His second year at Pasadena, Robinson ran for more than 1,000 yards to score 17 touchdowns and lead the football team to 11 straight victories. He even returned a kickoff for a 104-yard touchdown. In basketball, he averaged 19 points per game and led Pasadena to the California Junior College championship. That spring, Robinson was named Southern California Junior College MVP after leading the baseball team to the league title, all the while running and jumping for the track team.
Colleges took note of Robinson, and in 1939, he accepted a scholarship to the University of California at Los Angeles (UCLA). He was a dazzling runner in the open football field. His first season at UCLA, he led the nation with an average of 12.24 yards per carry.

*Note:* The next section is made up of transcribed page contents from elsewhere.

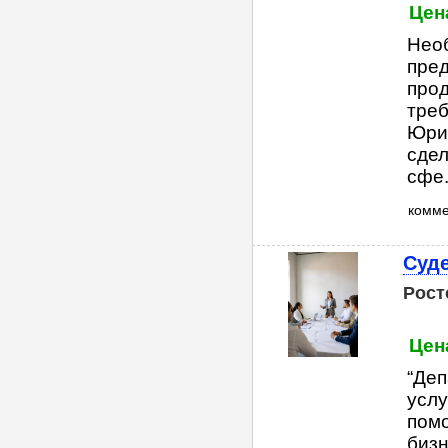
Цен
Необ
пред
прод
треб
Юри
сдел
сфе..
комм
Суде
Рост
Цен
“Деп
услу
помо
бизн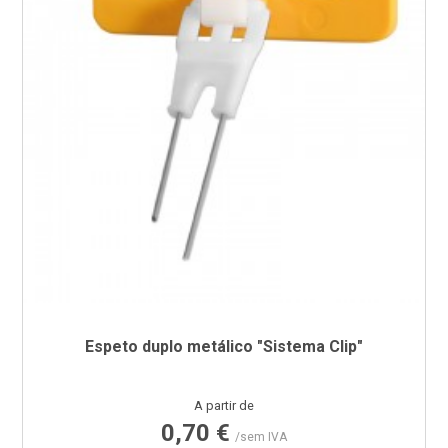
Espeto duplo metálico "Sistema Clip"
Preço
A partir de
0,70 €
/sem IVA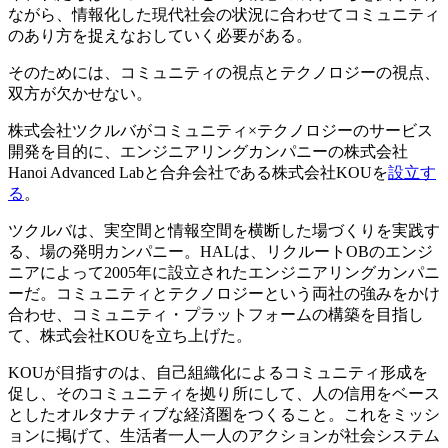
ながら、情報化した現代社会の状況に合わせてコミュニティ
のあり方を捉えなおしていく必要がある。
そのためには、コミュニティの視点とテクノロジーの視点、
双方が欠かせない。
株式会社ツクルバがコミュニティ×テクノロジーのサービス
開発を目的に、エンジニアリングカンパニーの株式会社
Hanoi Advanced Labと合弁会社である株式会社KOUを
設立す
る
。
ツクルバは、実空間と情報空間を横断した場づくりを実践す
る、場の発明カンパニー。HALは、リクルートOBのエンジ
ニアによって2005年に設立されたエンジニアリングカンパニ
ーだ。コミュニティとテクノロジーという両社の強みをかけ
合わせ、コミュニティ・プラットフォームの構築を目指し
て、株式会社KOUを立ち上げた。
KOUが目指すのは、自己組織化によるコミュニティ形成を
促し、そのコミュニティを拠り所にして、人の信用をベース
としたオルタナティブな経済圏をつくること。これをミッシ
ョンに掲げて、生活者一人一人のアクションが社会システム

During his time at UCLA, Robinson became the school's first four-letter winner, playing baseball, football, basketball, and track. While at UCLA, he met nursing student Rachel Isum, his future wife.
In spring 1941, seeing no future in athletics or college, Robinson left UCLA. "I was convinced that no amount of education would help a black man get a job," Robinson noted in his autobiography, I Never Had It Made. "I felt I was living in an academic and athletic dream world."
The fate of his older brother, Mack, may have prompted Robinson's disenchantment. Mack Robinson participated in the 1936 Olympics in Berlin, Germany, finishing second in the 200-yard dash behind Jesse Owens. When he returned home with his silver medal, Mack Robinson's achievement went mostly unnoticed, and the only work he could find was street sweeping.
After leaving college, Robinson was drafted into the Army in 1942 as the United States became more involved in World War II. Robinson achieved the rank of lieutenant and became a morale officer for a black unit at Fort Hood, Texas, where the Army's policy of segregation finally got the best of him. One day in July 1944, a bus driver at Fort Hood instructed Robinson to move to the back of the bus. Robinson declined and drew a court-martial. Because of Robinson's stature as a respected athlete, the black press took up his cause. Eventually, the Army dropped the charges and granted Robinson an honorable discharge.
In 1945, Robinson joined the Kansas City Monarchs as a shortstop. The Monarchs, led by fireballing pitcher Satchel Paige, were a marquee Negro League team. Little did Robinson know, Brooklyn Dodgers general manager Branch Rickey was monitoring his performance.